Small-sized magnesium cylinders influence subchondral bone quality in osteoarthritic rabbits - an in vivo pilot study


No optimal therapy exists to stop or cure chondral degeneration in osteoarthritis (OA). While the pathogenesis is unclear, there is consensus on the etiological involvement of both articular cartilage and subchondral bone. Compared to original bone, the substance of sclerotic bone is mechanically less solid. The osteoproliferative effect of Mg has been shown repeatedly during development of Mg-based osteosynthesis implants. The aim of the present study was to examine the influence of implanted high-purity Mg cylinders on subchondral bone quality in a rabbit OA model. 10 New Zealand White rabbits received into the knee either 20 empty drill holes or 20 drill holes, which were additionally filled with one Mg cylinder each. Follow-up was at 8 weeks. Micro-computed tomography (µCT) was performed. After euthanasia, cartilage condition was determined, bone samples were collected and processed for histological evaluation and elemental imaging by micro-X-ray fluorescence spectrometry (µXRF).

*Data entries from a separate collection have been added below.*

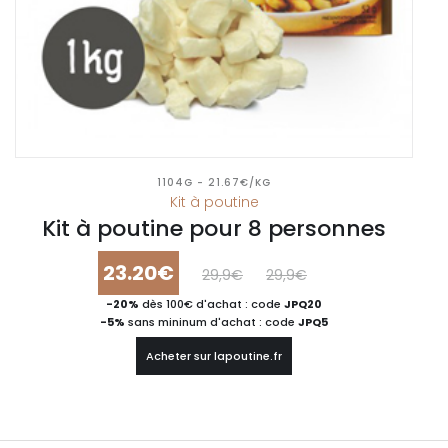
1104G - 21.67€/KG
Kit à poutine
Kit à poutine pour 8 personnes
23.20€
29,9€
29,9€
-20%
dès 100€ d'achat : code
JPQ20
-5%
sans mininum d'achat : code
JPQ5
Acheter sur lapoutine.fr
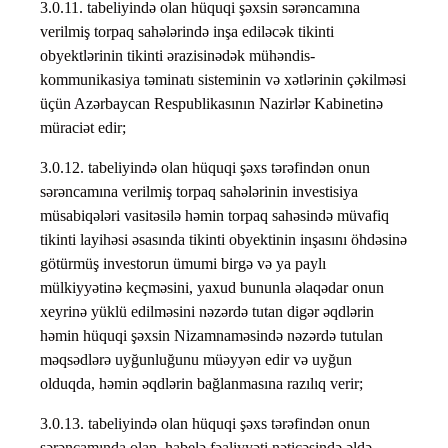
3.0.11. tabeliyində olan hüquqi şəxsin sərəncamına
verilmiş torpaq sahələrində inşa ediləcək tikinti
obyektlərinin tikinti ərazisinədək mühəndis-
kommunikasiya təminatı sisteminin və xətlərinin çəkilməsi
üçün Azərbaycan Respublikasının Nazirlər Kabinetinə
müraciət edir;
3.0.12. tabeliyində olan hüquqi şəxs tərəfindən onun
sərəncamına verilmiş torpaq sahələrinin investisiya
müsabiqələri vasitəsilə həmin torpaq sahəsində müvafiq
tikinti layihəsi əsasında tikinti obyektinin inşasını öhdəsinə
götürmüş investorun ümumi birgə və ya paylı
mülkiyyətinə keçməsini, yaxud bununla əlaqədar onun
xeyrinə yüklü edilməsini nəzərdə tutan digər əqdlərin
həmin hüquqi şəxsin Nizamnaməsində nəzərdə tutulan
məqsədlərə uyğunluğunu müəyyən edir və uyğun
olduqda, həmin əqdlərin bağlanmasına razılıq verir;
3.0.13. tabeliyində olan hüquqi şəxs tərəfindən onun
sərəncamında olan, habelə fəaliyyəti nəticəsində əldə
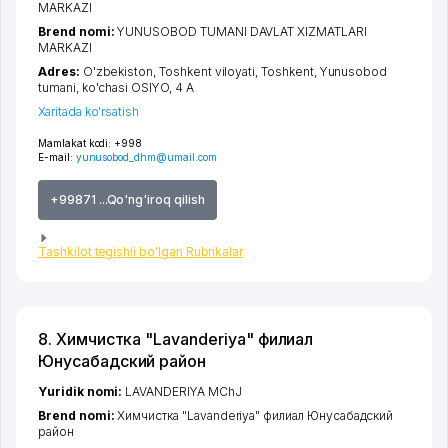
MARKAZI
Brend nomi:
YUNUSOBOD TUMANI DAVLAT XIZMATLARI
MARKAZI
Adres:
O'zbekiston,
Toshkent viloyati
,
Toshkent
,
Yunusobod
tumani
,
ko'chasi OSIYO
, 4 A
Xaritada ko'rsatish
Mamlakat kodi:
+998
E-mail:
yunusobod_dhm@umail.com
+99871 ...Qo'ng'iroq qilish
Tashkilot tegishli bo'lgan Rubrikalar
8. Химчистка "Lavanderiya" филиал
Юнусабадский район
Yuridik nomi:
LAVANDERIYA MChJ
Brend nomi:
Химчистка "Lavanderiya" филиал Юнусабадский
район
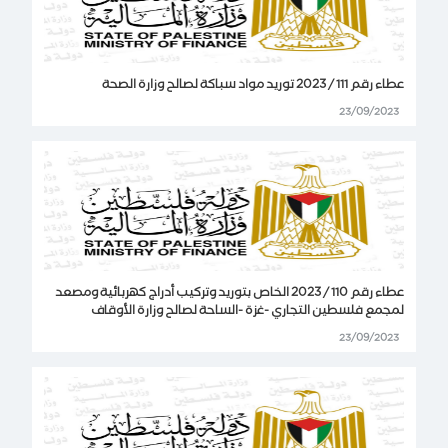
عطاء رقم 111 / 2023 توريد مواد سباكة لصالح وزارة الصحة
23/09/2023
عطاء رقم 110 / 2023 الخاص بتوريد وتركيب أدراج كهربائية ومصعد
لمجمع فلسطين التجاري -غزة -الساحة لصالح وزارة الأوقاف
23/09/2023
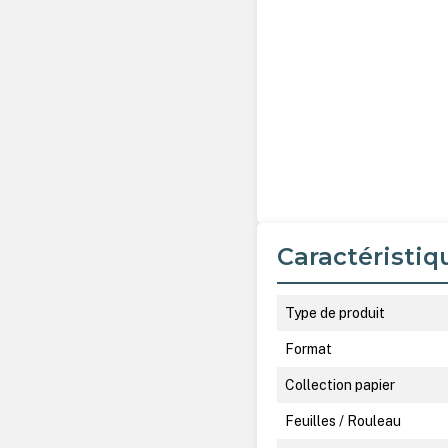
Caractéristiq
Type de produit
Format
Collection papier
Feuilles / Rouleau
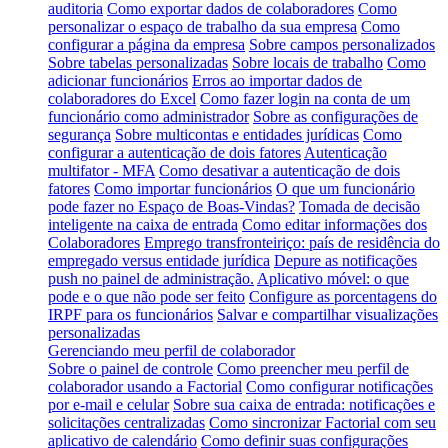
auditoria
Como exportar dados de colaboradores
Como
personalizar o espaço de trabalho da sua empresa
Como
configurar a página da empresa
Sobre campos personalizados
Sobre tabelas personalizadas
Sobre locais de trabalho
Como
adicionar funcionários
Erros ao importar dados de
colaboradores do Excel
Como fazer login na conta de um
funcionário como administrador
Sobre as configurações de
segurança
Sobre multicontas e entidades jurídicas
Como
configurar a autenticação de dois fatores
Autenticação
multifator - MFA
Como desativar a autenticação de dois
fatores
Como importar funcionários
O que um funcionário
pode fazer no Espaço de Boas-Vindas?
Tomada de decisão
inteligente na caixa de entrada
Como editar informações dos
Colaboradores
Emprego transfronteiriço: país de residência do
empregado versus entidade jurídica
Depure as notificações
push no painel de administração.
Aplicativo móvel: o que
pode e o que não pode ser feito
Configure as porcentagens do
IRPF para os funcionários
Salvar e compartilhar visualizações
personalizadas
Gerenciando meu perfil de colaborador
Sobre o painel de controle
Como preencher meu perfil de
colaborador usando a Factorial
Como configurar notificações
por e-mail e celular
Sobre sua caixa de entrada: notificações e
solicitações centralizadas
Como sincronizar Factorial com seu
aplicativo de calendário
Como definir suas configurações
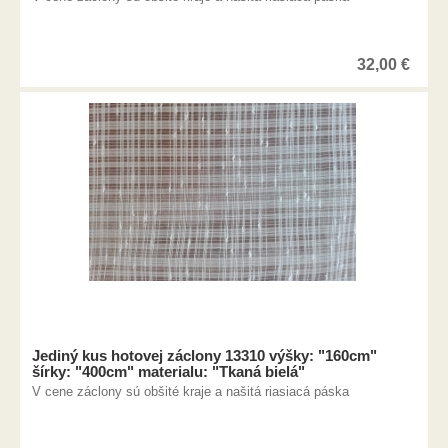
32,00
€
Jediný kus hotovej záclony 13310 výšky: "160cm"
šírky: "400cm" materialu: "Tkaná bielá"
V cene záclony sú obšité kraje a našitá riasiacá páska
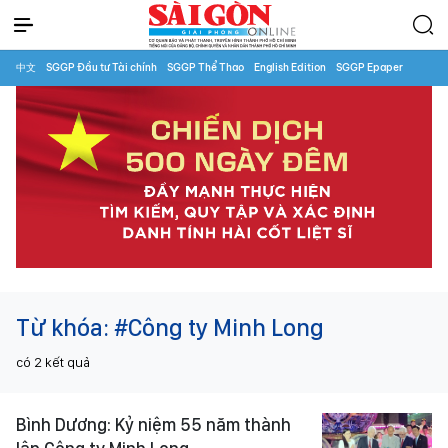
中文
SGGP Đầu tư Tài chính
SGGP Thể Thao
English Edition
SGGP Epaper
Từ khóa:
#Công ty Minh Long
có
2
kết quả
Bình Dương: Kỷ niệm 55 năm thành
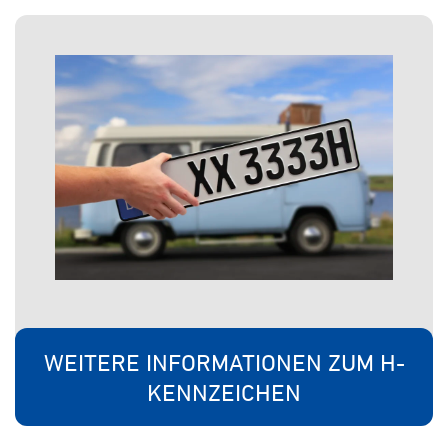
WEITERE INFORMATIONEN ZUM H-
KENNZEICHEN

Articular cartilage collected post-mortem showed different stages of lesions, from mild alterations up to exposed subchondral bone, which tended to be slightly lower in animals with implanted Mg cylinders. µCT showed significantly increased bone volume in the Mg group. Also, histological evaluation revealed distinct differences. While right, operated limbs did not show any significant difference, left, non-operated controls showed significantly less changes in articular cartilage in the Mg group. A distinct influence of implanted cylinders of pure Mg on subchondral bone of osteoarthritic rabbits was shown. Subsequent evaluations, including other time points and alternative alloys, will show if this could alter OA progression.